Витязь на распутье
Шрифт:
— Я боюсь только щекотки, Лютич. Забыли?
— Бука вы, Черкасский. Букой были, букой и остались. Ладно, я не настаиваю. Я ведь так спросил, по простоте душевной. А что… я не навязываюсь.
— Не обижайтесь, Лютич, — заговорил Черкасский как можно мягче. — Просто настроение паршивое. И на вопрос ваш отвечу откровенно. Сам еще не ведаю, за кого воевать. Ведь воевать — не усы подстригать. Приглядываюсь, прислушиваюсь. Размышляю. Трудно! На фронте было проще: впереди — тевтонец, позади — Отечество. Какое ни есть, но все же Отечество, единственное, незаменимое. Теперь же… Кого ни послушаешь — все за народ, за революцию. Кому же верить прикажете? Каждый хорош, каждый прав.
— Правый правого, говорите? — переспросил задумчиво Лютич и неожиданно заявил, с этаким вызовом: — А я вот левый!

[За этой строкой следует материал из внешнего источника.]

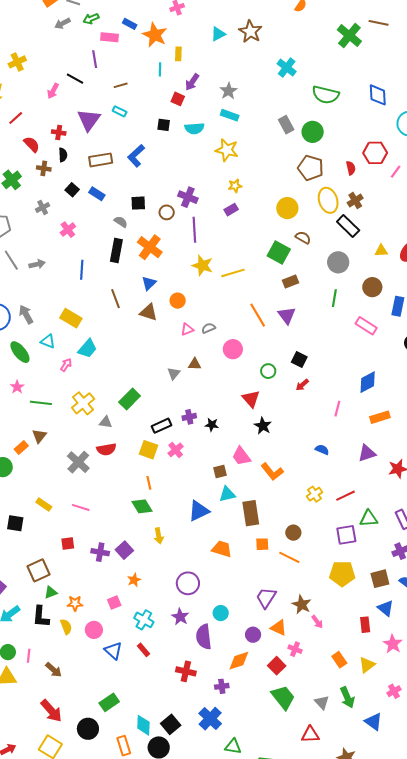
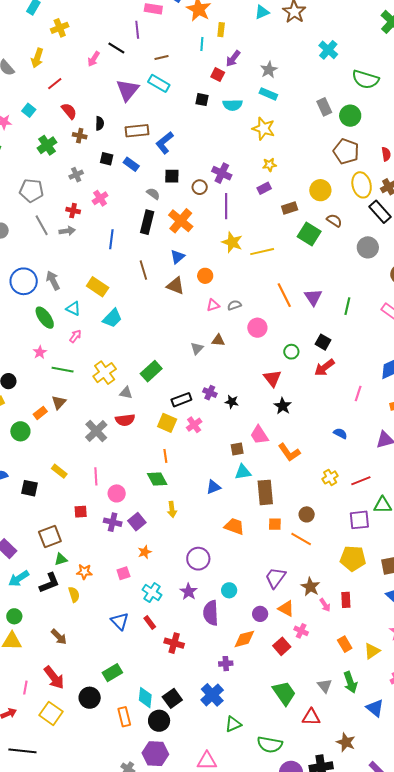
cyan rectangle: (120, 111) -> (159, 83), size x1.5
red cross: (59, 132) -> (73, 211), moved
blue L-shape: (136, 156) -> (165, 143), moved
black square: (72, 190) -> (107, 159), turned -32
brown rectangle: (290, 282) -> (290, 208), moved
green line: (334, 298) -> (347, 306), moved
pink arrow: (66, 365) -> (75, 336), moved
red arrow: (302, 385) -> (324, 368), size x1.5
purple cross: (189, 417) -> (210, 393), turned 32
pink line: (81, 507) -> (96, 476), turned 66
blue triangle: (199, 511) -> (214, 487), size x0.7
black L-shape: (41, 617) -> (49, 583), turned -120
red rectangle: (365, 625) -> (346, 600), moved
pink circle: (94, 630) -> (117, 493), moved
pink line: (29, 656) -> (25, 688), moved
red cross: (186, 671) -> (174, 643), moved
green trapezoid: (283, 697) -> (284, 693), moved
green triangle: (233, 746) -> (233, 724), turned -36

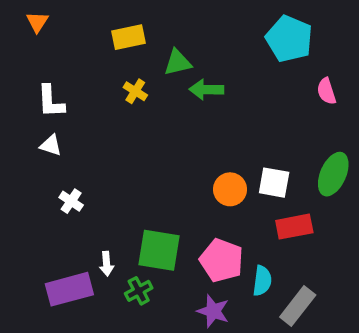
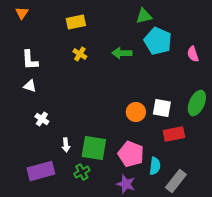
cyan pentagon: (289, 39) -> (158, 41), moved
green triangle: (178, 62) -> (144, 16), moved
white arrow: (107, 264) -> (66, 145), moved

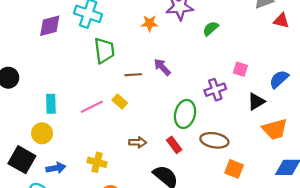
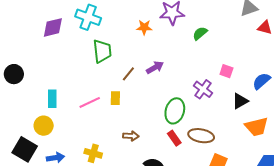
purple arrow: (162, 67) -> (155, 68), turned 102
brown line: (133, 75) -> (128, 74), turned -49
purple cross: (215, 90) -> (203, 89), turned -36
yellow rectangle: (120, 101) -> (115, 98), turned 48
red rectangle: (174, 145) -> (174, 138), moved

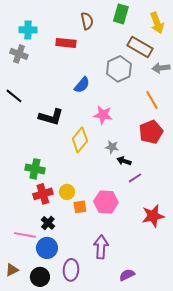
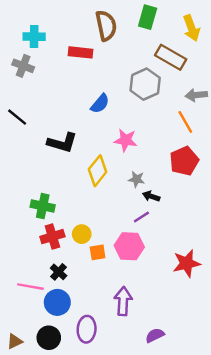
brown semicircle: (87, 21) -> (106, 26), size x1.4
gray arrow: (161, 68) -> (196, 95), moved
purple line: (135, 178) -> (141, 217), moved
brown triangle: (12, 270) -> (15, 341), moved

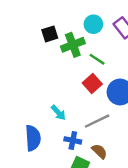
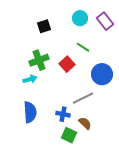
green cross: (73, 45) -> (39, 60), moved
red square: (92, 84) -> (67, 64), moved
cyan arrow: (58, 113) -> (30, 79), moved, turned -64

Я — с левыми эсерами, Черкасский. И Муравьев тоже с ними. Самая революционная партия, поверьте! Анархисты тоже не мямли, но мне, как офицеру, не близки, я все же предпочитаю четкую дисциплину. Не мямли и большевики, спору нет. Но большевики, меньшевики там всякие и все прочие — всех их смоет волнами революционного прибоя, поверьте! А мы, левые эсеры, останемся, вот увидите. Потому что мы с землей крепче связаны, на крестьян ставку делаем. А крестьянство — это главный резерв армии. Армия же — сила, которая решает все. И крестьянин в землю глубже прочих корнями ушел. Поэтому мы не будем смыты. И тот, кто с самого начала был с нами, в наших рядах, тот не прогадает, тот не пожалеет. Так что давайте к нам! Я могу рекомендовать вас. Я вас представлю самому Муравьеву. Будете при штабе, Михаил Артемьевич боевых офицеров ценит и жалует. Только нюням и неженкам спуску не дает, но вас-то я знаю… Ей-ей, Черкасский! Хватит вам томиться, решайтесь. Лучшего момента не будет.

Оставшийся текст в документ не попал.